One of the most important products of this movement is Sir James Frazer's monumental study The Golden Bough: A Study in Magic and Religion. Frazer collects an immense amount of information from a wide variety of world cultures, including those of ancient Greece and Rome, and attempts to correlate it in order to answer certain basic questions about the nature of primitive religious belief.

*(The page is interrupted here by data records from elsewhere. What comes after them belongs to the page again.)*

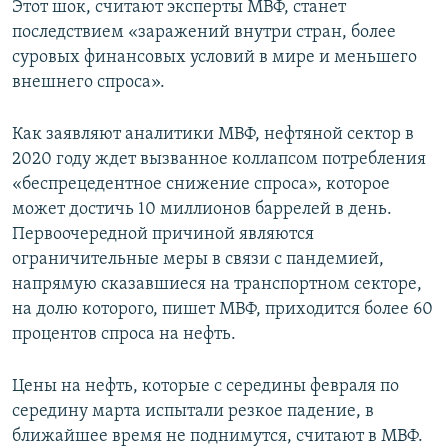
Этот шок, считают эксперты МВФ, станет
360p
последствием «заражений внутри стран, более
Auto
270p
360p
404p
404p
суровых финансовых условий в мире и меньшего
1080p
внешнего спроса».
1080p
Как заявляют аналитики МВФ, нефтяной сектор в
2020 году ждет вызванное коллапсом потребления
«беспрецедентное снижение спроса», которое
может достичь 10 миллионов баррелей в день.
Первоочередной причиной являются
ограничительные меры в связи с пандемией,
напрямую сказавшиеся на транспортном секторе,
на долю которого, пишет МВФ, приходится более 60
процентов спроса на нефть.
Цены на нефть, которые с середины февраля по
середину марта испытали резкое падение, в
ближайшее время не поднимутся, считают в МВФ.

In order to compare material that is on the surface so diverse requires that it be translated into a more abstract language. Thus Frazer treats the myth of Dionysus, for example, by focussing on certain key motifs. "The god Dionysus," he writes,
is best known to us as a personification of the vine and of the exhileration produced by the juice of the grape. His ecstatic worship, characterized by wild dances, thrilling music, and tipsy excess, appears to have originated among the rude tribes of Thrace, who were notoriously addicted to drunkenness. Its mystic doctrines and extravagent rites were essentially foreign to the clear intelligence and sober temperament of the Greek race. Yet appealing as it did to that love of mystery and that proneness | to revert to savagery which seems to be innate in most men, the religion spread like wildfire through Greece until the god whom Homer hardly deigned to notice had become the most popular figure of the pantheon. [pp. 386-87 of the abridged edition]Frazer goes on to observe that Dionysus was regarded not only as a god of the vine, but a god of trees in general, and "was believed to have died a violent death, but to have been brought to life again" (p. 388). He is able to compare Dionysus on these terms with other gods (like the Egyptian Osiris, the Phrygian Attis, and the Syrian Adonis) and heroes (the Greek Hippolytus and the Roman Virbius) whose stories feature similar motifs. In this way he develops a theory that derives the human religious impulse from wonder at the natural process of annual, cyclic vegetation.